Martin Harrison and Natasha Maniar of McKinsey present a vision of software development transformation in the AI era, arguing that the traditional Agile model must evolve. Despite spectacular individual productivity gains from coding agents, many large enterprises plateau at an overall improvement of only 5 to 15%. This gap is explained by the emergence of new bottlenecks: manual code review that no longer keeps pace with generation speed, human collaboration ill-suited to the new cadence, and increased technical complexity.

To unlock value, McKinsey identifies among "Top Performers" a transition toward "AI Native" workflows and roles: 1. From "User Stories" to "Specs": Instead of iterating on vague textual descriptions, teams move to "Spec-driven development," where Product Managers (PMs) and developers iterate on precise technical specifications with agents, sometimes generating prototypes directly. 2. Team reorganization: The standard Agile team model (8-10 people) gives way to smaller, more autonomous "pods" (3-5 people, "One pizza teams"). Roles consolidate: less rigid specialization (separate QA, Frontend, Backend) and more "full-stack" profiles orchestrating agents. 3. Continuous planning: AI enables shorter planning cycles (from quarterly to continuous) and real-time roadmap adaptation.

They present a case study of an international bank that reorganized its teams around specific workflows (bug fixing vs. greenfield) and used agents for task assignment and compliance verification, resulting in a 51% increase in code merges.

The talk places heavy emphasis on change management.

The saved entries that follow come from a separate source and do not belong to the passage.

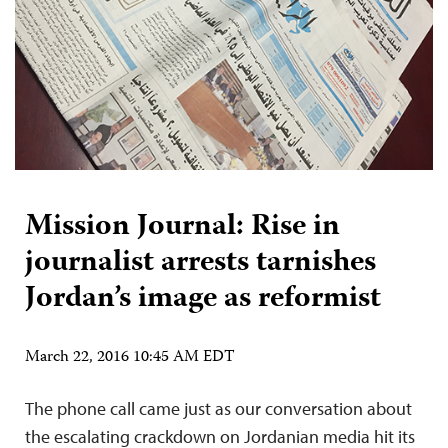
Mission Journal: Rise in
journalist arrests tarnishes
Jordan’s image as reformist
March 22, 2016 10:45 AM EDT
The phone call came just as our conversation about
the escalating crackdown on Jordanian media hit its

Technology alone is not enough; 70% of companies have not yet adapted their job descriptions. Success depends on a holistic approach including training ("upskilling"), redefining incentives (certifications, career paths), and rigorous measurement of impact (beyond mere adoption, looking at delivery speed, quality, and business outcomes). The future belongs to organizations capable of "rewiring" their operating model for symbiotic human-agent collaboration.